Originally posted by strk
way to make a straw man argument - however a logical fallacy
You said, "The more a president is ideologically driven the poorer leader he would be."
I consider these men to have been ideologically driven:
George Washington: A man who shocked the world by sticking to the ideal of the government he fought for and stepping down as General and again allowing Presidential power to pass from him to Adams.
Thomas Jefferson: An idealist if there ever was one
Abraham Lincoln: One who was so strongly against the division of the union due to the issue of slavery that contemporaries decided they could not abide by his presidency.
Theodore Roosevelt: A man who presided over and pushed for the USA emerging as a world power and who so believed in the canal he ill advisedly boasted "I took the isthmus"
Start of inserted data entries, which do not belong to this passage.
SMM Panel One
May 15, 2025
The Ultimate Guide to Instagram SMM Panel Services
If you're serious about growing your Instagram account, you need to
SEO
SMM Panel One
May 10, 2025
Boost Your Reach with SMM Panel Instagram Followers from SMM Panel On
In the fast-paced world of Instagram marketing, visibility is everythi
Franklin Roosevelt: A man who fundamentally changed the role of the federal government to allow for some economic regulation and provide some economic security for the citizenry.
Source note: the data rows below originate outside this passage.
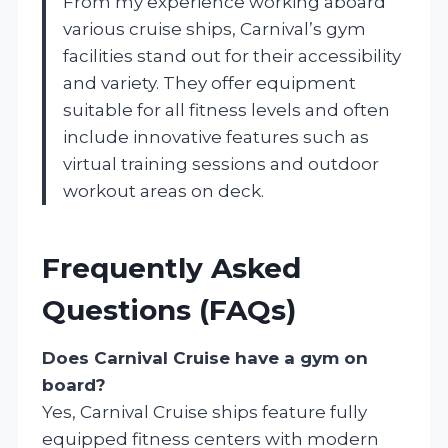
From my experience working aboard
various cruise ships, Carnival’s gym
facilities stand out for their accessibility
and variety. They offer equipment
suitable for all fitness levels and often
include innovative features such as
virtual training sessions and outdoor
workout areas on deck.
Frequently Asked
Questions (FAQs)
Does Carnival Cruise have a gym on
board?
Yes, Carnival Cruise ships feature fully
equipped fitness centers with modern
Martin Luther King Jr.: a man who's idealism was the source of his influence and who influenced millions.
And just to allow for some internationalism, Mohandas Gandhi: perhaps the most idealistic leader of the modern age who influenced MLK and hastened the independance of a billion people.
If it is such a "straw man argument" you should have been able to destroy it. However if you stand by your statement, you must believe these men to have been poor leaders.